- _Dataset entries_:

________

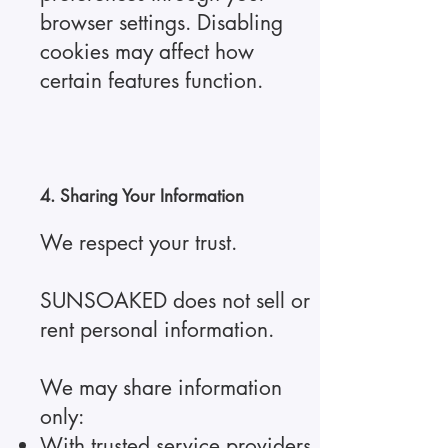
browser settings. Disabling
cookies may affect how
certain features function.
4. Sharing Your Information
We respect your trust.
SUNSOAKED does not sell or
rent personal information.
We may share information
only:
With trusted service providers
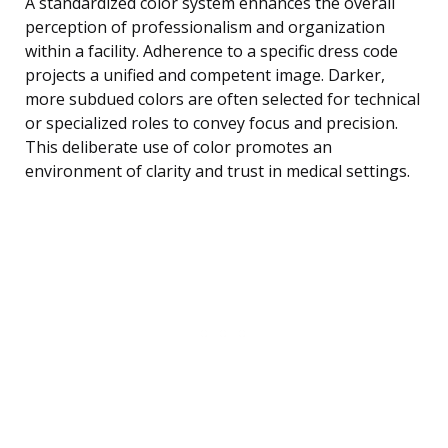
A standardized color system enhances the overall
perception of professionalism and organization
within a facility. Adherence to a specific dress code
projects a unified and competent image. Darker,
more subdued colors are often selected for technical
or specialized roles to convey focus and precision.
This deliberate use of color promotes an
environment of clarity and trust in medical settings.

________

- _TO DO_: Set down nothing but the lines from the one containing "A standardized color" through the end of the entries above, exactly as written, both ends counted.

- _ANSWER TO THE EXERCISE_:
A standardized color system enhances the overall
perception of professionalism and organization
within a facility. Adherence to a specific dress code
projects a unified and competent image. Darker,
more subdued colors are often selected for technical
or specialized roles to convey focus and precision.
This deliberate use of color promotes an
environment of clarity and trust in medical settings.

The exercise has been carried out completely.